Mabel Dodge visited in 1917 and stayed, luring friends John Reed,
D. H. Lawrence, Ansel Adams, Georgia O'Keefe and Willa Cather, among
others, many of whom also stayed. D. H. Lawrence wrote, "You cannot
come to Taos without feeling that here is one of the chosen spots
on earth." I honestly don't know what the draw is exactly, but it
is impossible not to feel it. 
The Pueblo Indians came here
more than a thousand years ago and stayed. The Spanish arrived nearly
four hundred years ago and have remained; the older families still
speak with a Castilian accent. And the Anglos, the minority here,
are the newcomers having been here only since the early 1800's. There
is little talk here of "new people" although new people move here
every week. Perhaps the last four hundred years has taught them the
virtue of acceptance and the harmful qualities of resentment. Then
again, maybe it's just the air.
The Indian, Spanish and Anglo
inhabitants are collectively called "Taoseños," a people whose special
delight is to take time to live fully and naturally in a hurry-up
world. They call it Taos Time and it has little to do with minutes
on a clock and everything to do with the living of those minutes.
Taos is a refreshing change from the outside world. There is an easy
sense of freedom here. Its expression is subtle.
Taos has been described as the
land of three-legged dogs. Apparently there are no leash laws. Dogs
run free here as they're meant to do and oddly they're not much of
a problem, except for an occasional barking chorus, erupting in the
middle of the night. They also run in packs. Seeing a pack of five
or six dogs is not unusual and I soon accepted the fact that at least
one of them will be of the three-legged variety; the cost of freedom
I surmise.
Part of the landscape is the "Latilla" fence. You see them beside,
behind and in front of homes. Poles are cut of young aspen trees anywhere
from three to five inches in diameter and from four to ten feet high.
Standing vertically, they are bound closely side by side with wire
to create a circular corral or a fence. The tops have a way of bending
in various directions lending an orderly haphazard feel to the fence
and to the landscape. Their line is immediately disheveled and perfectly
normal in the same moment, resembling a wall of leafless, tasseled
grey corn.
I saw a sign here. It made me
laugh. Just another overused slick, advertising campaign slogan I
thought. "Save The Planet," the sign read. Then I read the fine print.

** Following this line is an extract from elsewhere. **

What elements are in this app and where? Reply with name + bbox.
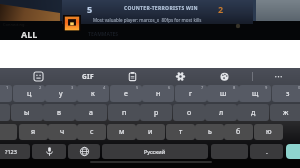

The sign contained important information regarding the daily need
for careful conservation of a precious high desert need: water. I
felt rather silly about my assumption; confronted by southwestern
reality when compared to northeastern fantasy.
The light and the air are distinctive
and remarkable here in northern
New
Mexico. So are the people. This is not Utopia, no; they have their
problems, too, just like everywhere else. I stand watching a sunset
of spectacular colors, burnt-orange, purples and reds, cerulean and
turquoise blues. I hear my mother's voice from my childhood, "I call
it sky-blue-pink," she'd whisper softly, so as not to disturb the
creation in progress.
A coyote a hundred yards off
to my right repeatedly calls out, "yip-yip-yeow," at the same thousand
colors. An old proverb tugs at my thoughts, "He who loves with passion
lives on the edge of the desert." I smile, it is magical here, most
certainly this is the Land of Enchantment.
We'll talk next time From The
Road.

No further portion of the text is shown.